Setibanya di pondok kecil itu, Dara begitu tercengang dengan apa yang ia lihat. Dirumah yang begitu kecil ini mereka bisa bahagia walaupun dalam himpitan ekonomi yang sulit. Mereka masih bisa tertawa dan berlarian tanpa memikirkan keadaan keluarga mereka yang dibawah garis kemiskinan. Kehidupan seperti inilah yang Dara tak miliki. Ia memang punya segalanya, namun kebahagiaan dan kasih sayang keluarga yang tidak ia dapati. Dara sangat terharu dan salut pada kekompakan mereka. Ia begitu sadar masih banyak orang yang tak seberuntung dirinya.
“Bi, aku jadi pengen tinggal disini’
“Hmm, kasian dong bibi nanti sendirian kalau kamu disini. Begitu juga papa kamu”
“Bibi kan masih bisa kesini lagi. Kalau papa, dia gak akan peduli”
“Jangan gitu dong manis. Semuanya sangat sayang kok sama kamu”

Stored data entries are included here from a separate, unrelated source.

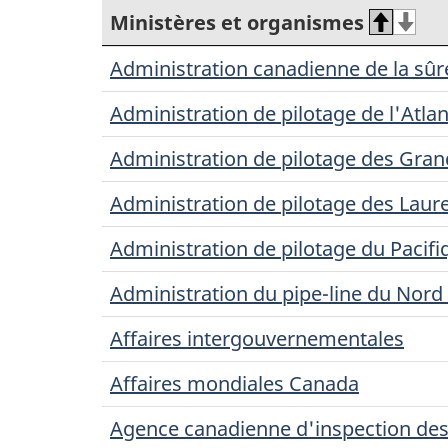
Ministères et organismes
Administration canadienne de la sûr
Administration de pilotage de l'Atl
Administration de pilotage des Gra
Administration de pilotage des Laur
Administration de pilotage du Pacif
Administration du pipe-line du Nor
Affaires intergouvernementales
Affaires mondiales Canada
Agence canadienne d'inspection des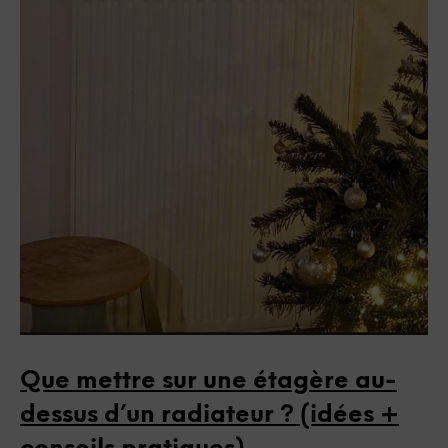
Que mettre sur une étagère au-
dessus d’un radiateur ? (idées +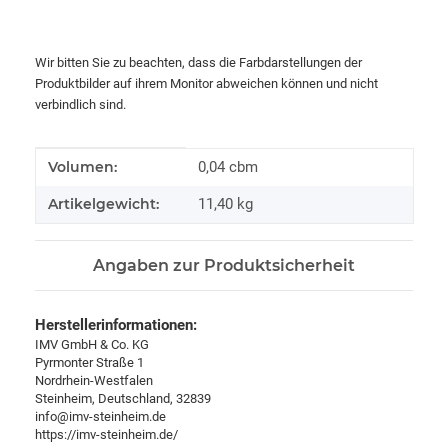
Wir bitten Sie zu beachten, dass die Farbdarstellungen der
Produktbilder auf ihrem Monitor abweichen können und nicht
verbindlich sind.
Produkteigenschaft
Wert
Volumen:
0,04 cbm
Artikelgewicht:
11,40
kg
Angaben zur Produktsicherheit
Herstellerinformationen:
IMV GmbH & Co. KG
Pyrmonter Straße 1
Nordrhein-Westfalen
Steinheim, Deutschland, 32839
info@imv-steinheim.de
https://imv-steinheim.de/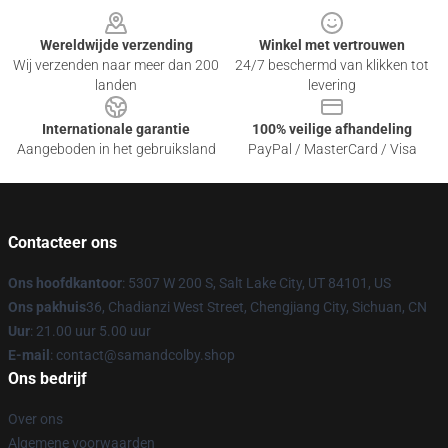
Wereldwijde verzending
Winkel met vertrouwen
Wij verzenden naar meer dan 200
24/7 beschermd van klikken tot
landen
levering
Internationale garantie
100% veilige afhandeling
Aangeboden in het gebruiksland
PayPal / MasterCard / Visa
Contacteer ons
Ons hoofdkantoor
: 5307 W 200 S, Salt Lake City, UT 84101, US
Ons pakhuis
36, Chadianzi West Street, Chengjiang City, Sichuan, CN
Uur
: 21.00 uur 5.00 uur
E-mail
: contact@samandcolby.shop
Ons bedrijf
Over ons
Algemene voorwaarden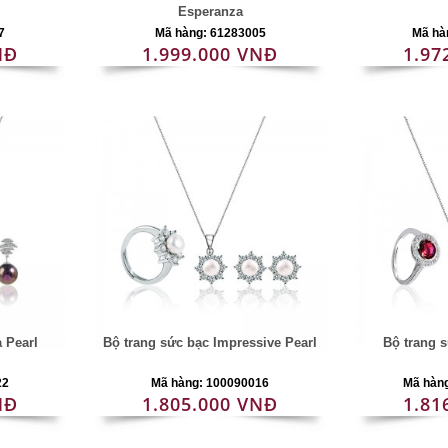
Esperanza
7
Mã hàng: 61283005
Mã hà
NĐ
1.999.000 VNĐ
1.97
a Pearl
Bộ trang sức bạc Impressive Pearl
Bộ trang 
22
Mã hàng: 100090016
Mã hàn
NĐ
1.805.000 VNĐ
1.81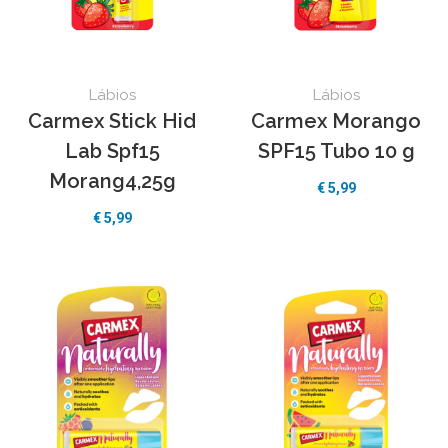
Lábios
Lábios
Carmex Stick Hid
Carmex Morango
Lab Spf15
SPF15 Tubo 10 g
Morang4,25g
€ 5,99
€ 5,99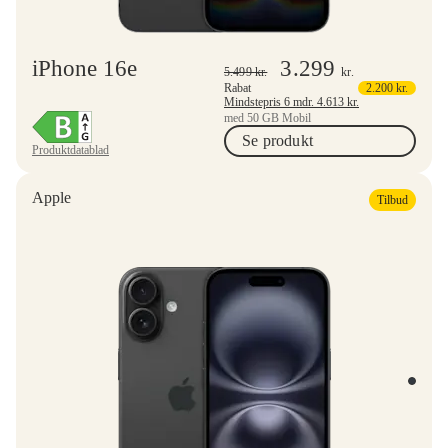
iPhone 16e
3.299
5.499
kr.
kr.
Rabat
2.200
kr.
Mindstepris 6 mdr.
4.613
kr.
med 50 GB Mobil
Se produkt
Produktdatablad
Apple
Tilbud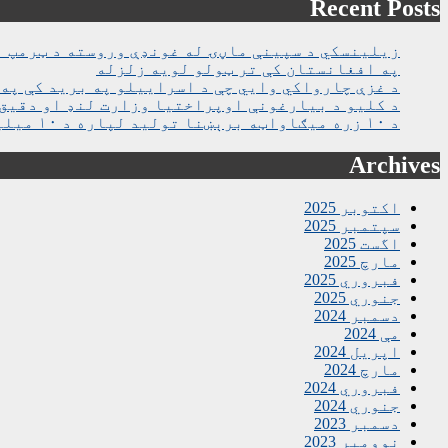
Recent Posts
زیلینسکي د سپینې ماڼۍ له غونډې وروسته د ټرمپ ا
په افغانستان کې تر ټولو لویه زلزله
د غزې چارواکي وايي چې د اسراییلو په برید کې په روغتون باندې د ۱۵ کسانو په ګډو
د کلیو د بیارغونې اوپراختیا وزارت لنډ او دقیق 
د ۱۰ زره میګاواټه برېښنا تولید لپاره د ۱۰ میلیارده ډالرو تړون لاسلیک شو
Archives
اکتوبر 2025
سپتمبر 2025
اگست 2025
مارچ 2025
فبروري 2025
جنوري 2025
دسمبر 2024
مې 2024
اپریل 2024
مارچ 2024
فبروري 2024
جنوري 2024
دسمبر 2023
نوومبر 2023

“Hei, kita mau main apa nih?” kata Lili yang tiba-tiba keluar dari pintu sambil mengenakan kaos usangnya.
“Main galasin yuk? Tapi ajarin aku ya” Kata Dara polos.
“Ayuk ayuk” Sahut Gusti dan Agus.
Mereka pun pergi menuju lapangan di dekat sungai. Mereka pun saling suit utuk menentukan kelompok. Setelah suit, merekapun segera memulai permainan. Masing-masing ditempatkan sesuai posisinya, satu sama lain harus bisa menyentuh lawannya. Supaya bisa memenangkan permainan. Nampak Dara yang sedikit grogi, namun ia bahagia bisa merasakan asyiknya bermain sebebas ini. Bi Yuni menatap mereka yang sedang asyik bermain dari balik rerumputan, ia tersenyum bahagia bisa melihat putri jutawan itu senang.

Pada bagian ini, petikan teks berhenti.